Extraction of signal features in Voice Signals to train Machine Learning-based Classifier algorithms for Emotion Detection

Simran Somani¹, Bhagyashree Shah², Bhisaji C. Surve³

¹Student of MBA TECH (IT), MPSTME, NMIMS University, Mumbai, India

² Student of MBA TECH (IT), MPSTME, NMIMS University, Mumbai, India

³Asst. Professor, Dept. of IT, MPSTME, NMIMS University, Mumbai, India

Emails: simran.somani@nmims.in; bhagyashree.shah@nmims.in;bhisaji.surve@nmims.edu

Abstract

This research aims to detect human emotions using speech signals through the development and implementation of methodologies, namely the frequency domain synthesis.
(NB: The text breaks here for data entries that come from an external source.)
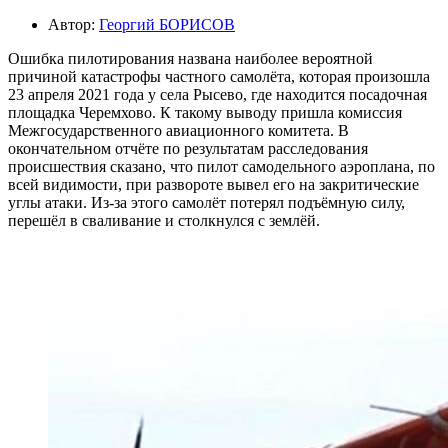
Автор:
Георгий БОРИСОВ
Ошибка пилотирования названа наиболее вероятной
причиной катастрофы частного самолёта, которая произошла
23 апреля 2021 года у села Рысево, где находится посадочная
площадка Черемхово. К такому выводу пришла комиссия
Межгосударственного авиационного комитета. В
окончательном отчёте по результатам расследования
происшествия сказано, что пилот самодельного аэроплана, по
всей видимости, при развороте вывел его на закритические
углы атаки. Из-за этого самолёт потерял подъёмную силу,
перешёл в сваливание и столкнулся с землёй.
To achieve improved results, various machine learning and deep learning models were applied for implementation and their resulting model performance was analyzed. The research findings revealed that each model exhibited different accuracy rates for different emotions but weighted accuracy is best for deep learning based model. This study provides valuable insights into the feasibility and effectiveness of utilizing different methodologies and models for emotion detection through voice signals synthesis. The audio signals are synthesized for Mel-Frequency Cestrum Coefficients (MFCC), Chroma, and MEL characteristics, which are then used as features to train the various machine learning-based classifiers. Python libraries like Librosa, Sklearn, Pyaudio, Numpy, and sound files are used to analyze voice modulations and identify emotions.

Keywords: MFCC; Emotion Detection; Machine Learning; Neural network.